We (the authors) would like to thank you for your time and effort to review our paper. Your comments are invaluable in improving the quality of our paper.

 

1. In figure 4 to 7, AUC is used as evaluation index. It was better to add other evaluation indexes, such as balanced accuracy, f-value, PR_AUC, and matthews correlation coefficient.

Answer: Thank you for your valuable comment. We used the suggested evaluation indexes and modified the manuscript accordingly. The results were included in Supplementary figure 1.

 

2. As for the neural network used in this study, it was better to show the structure as figure.

Answer: Thank you for your constructive comment. We modified Figure 1 to show the neural network structure.

 

3. In figure 5, as for the performances, it was better to calculate the statistical significances by multiple testing.

Answer: Thank you for your valuable comment. We calculated the statistical significances and showed them in Figure 8.

 

4. In 3.4 comparison on different machine learning methods, it was better to add results by other machine learnings, such as random forest, vgboost, lightgbm, and catboost etc.

Answer: Thank you for your constructive comment. We compared the neural network with suggested machine learning methods and added the results as Figure 7 in section 3.3.

 

5. In discussion section, it was better to add advantages/disadvantages of this method with previous reports, and referrences.

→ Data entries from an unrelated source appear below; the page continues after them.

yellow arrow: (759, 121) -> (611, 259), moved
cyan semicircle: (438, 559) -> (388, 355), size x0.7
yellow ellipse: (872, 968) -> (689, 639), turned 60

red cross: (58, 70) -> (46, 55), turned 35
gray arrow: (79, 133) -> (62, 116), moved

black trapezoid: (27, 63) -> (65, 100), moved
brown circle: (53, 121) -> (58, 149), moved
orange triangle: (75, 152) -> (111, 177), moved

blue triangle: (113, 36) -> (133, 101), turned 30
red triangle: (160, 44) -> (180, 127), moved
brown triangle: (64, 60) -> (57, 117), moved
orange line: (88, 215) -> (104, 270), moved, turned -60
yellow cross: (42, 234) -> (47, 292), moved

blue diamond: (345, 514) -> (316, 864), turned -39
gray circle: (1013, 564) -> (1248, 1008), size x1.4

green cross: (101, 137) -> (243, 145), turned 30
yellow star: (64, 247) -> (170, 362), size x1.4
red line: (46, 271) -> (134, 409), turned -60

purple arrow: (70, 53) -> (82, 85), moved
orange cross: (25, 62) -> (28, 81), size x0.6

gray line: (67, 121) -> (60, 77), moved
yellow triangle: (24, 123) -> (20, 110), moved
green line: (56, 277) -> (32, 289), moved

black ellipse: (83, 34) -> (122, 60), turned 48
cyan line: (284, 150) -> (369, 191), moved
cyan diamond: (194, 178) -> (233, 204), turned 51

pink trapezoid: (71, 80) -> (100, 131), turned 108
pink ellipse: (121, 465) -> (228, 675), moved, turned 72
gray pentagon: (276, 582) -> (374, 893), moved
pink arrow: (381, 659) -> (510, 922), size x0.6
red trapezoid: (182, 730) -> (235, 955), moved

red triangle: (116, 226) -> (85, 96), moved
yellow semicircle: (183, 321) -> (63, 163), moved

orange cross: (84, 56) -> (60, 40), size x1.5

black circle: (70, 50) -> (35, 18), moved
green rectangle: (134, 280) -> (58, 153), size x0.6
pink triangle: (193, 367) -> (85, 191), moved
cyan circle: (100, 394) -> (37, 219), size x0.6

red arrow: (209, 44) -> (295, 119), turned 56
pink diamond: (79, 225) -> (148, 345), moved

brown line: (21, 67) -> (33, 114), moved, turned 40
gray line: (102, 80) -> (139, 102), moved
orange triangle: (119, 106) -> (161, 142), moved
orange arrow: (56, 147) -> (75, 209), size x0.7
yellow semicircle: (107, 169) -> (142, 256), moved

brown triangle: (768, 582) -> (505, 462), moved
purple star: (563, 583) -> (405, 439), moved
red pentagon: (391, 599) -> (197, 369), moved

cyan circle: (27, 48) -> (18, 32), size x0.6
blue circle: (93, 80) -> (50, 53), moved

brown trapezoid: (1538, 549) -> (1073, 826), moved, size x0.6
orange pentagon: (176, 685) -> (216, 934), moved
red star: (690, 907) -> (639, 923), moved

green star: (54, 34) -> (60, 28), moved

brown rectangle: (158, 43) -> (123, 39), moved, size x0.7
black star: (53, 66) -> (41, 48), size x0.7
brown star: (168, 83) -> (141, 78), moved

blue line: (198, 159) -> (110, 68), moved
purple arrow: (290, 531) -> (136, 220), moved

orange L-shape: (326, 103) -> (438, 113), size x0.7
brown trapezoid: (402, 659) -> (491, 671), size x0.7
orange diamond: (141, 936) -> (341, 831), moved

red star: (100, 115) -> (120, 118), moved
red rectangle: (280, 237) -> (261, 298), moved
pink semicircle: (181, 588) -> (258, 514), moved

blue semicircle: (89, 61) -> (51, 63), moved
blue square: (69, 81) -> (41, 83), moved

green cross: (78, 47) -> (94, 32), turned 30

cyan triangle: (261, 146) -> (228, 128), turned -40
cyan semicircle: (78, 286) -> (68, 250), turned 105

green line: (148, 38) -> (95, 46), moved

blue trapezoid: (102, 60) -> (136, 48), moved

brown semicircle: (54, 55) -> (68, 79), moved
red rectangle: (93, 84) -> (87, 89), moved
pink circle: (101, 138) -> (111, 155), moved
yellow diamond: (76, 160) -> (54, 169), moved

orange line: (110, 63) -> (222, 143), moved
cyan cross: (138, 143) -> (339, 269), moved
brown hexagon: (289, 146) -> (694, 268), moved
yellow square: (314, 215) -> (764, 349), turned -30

Answer: Thank you for your valuable comment. We added advantages and disadvantages of the proposed method in the Discussion.

 

6. In addition, it was better to conclusion section to show the novelty in this study.

Answer: Thank you for your constructive comment. We added novelty of the proposed method in the Discussion.

Author Response File: Author Response.doc

Round 2

Reviewer 2 Report

This manuscript entitled "Accurate Prediction of Cancer Prognosis by Exploiting Patient Specific Cancer Driver Genes" by Lee S. et al., has benn corrected clearly according to reviewers comments. It will be very important and significant report in this field.